極東委員会はマッカーサーよりも上に位置します。
そのようないきさつのもと、参議院において修正が行われ、上記66条2項が付加されたといいます。

9条2項ですべての戦力が否定されているのであれば、日本には軍人が存在しないのですから、66条2項は意味のない条文になります。それにもかかわらず66条2項が追加されたのは、9条2項のもとで自衛のための戦力保持が認められ得る、と考えられたからに他なりません。
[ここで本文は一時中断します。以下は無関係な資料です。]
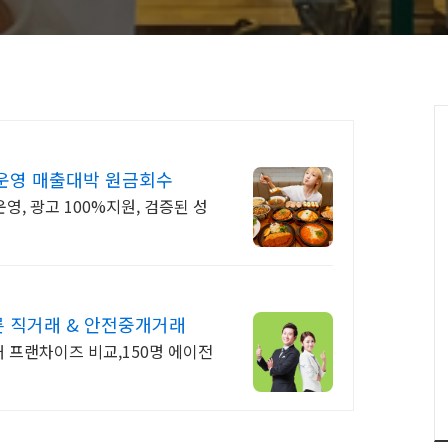
운영 매출대박 원금회수
영, 광고 100%지원, 검증된 성
 직거래 & 안전중개거래
0개 프랜차이즈 비교,150명 에이전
一方で、9条2項の文言に立ち返ると、やはり、目的が自衛権に限定されるか否かに関係なく、一律に武力保持が禁止されているように読めてしまいます。
そもそも、自衛権行使のための武力保持が認められるのであれば、それはパリ不戦条約、国連憲章と同じスタンスです。そしてそれら条約では、「自衛のための戦力以外は保持できない」などと規定していません。同じように考えれば、日本国憲法でも、9条1項で「自衛目的以外の戦争を放棄」しているのですから、9条2項は規定するまでもない、といえます。
ただし憲法制定当時、極東委員会でのソ連の存在などもあり、9条2項を現在のような形で存在させるのが精一杯で、9条2項を削除する、などという選択肢は取り得なかったでしょう。それが、憲法制定時の限界だったと思います。

憲法9条2項はしかし、戦後の日本にとってはとても便利な条項でした。そのおかげで、日本国民は、本来精算すべき事項について精算せずに現在に至っている、という側面があります。その点については別の機会に。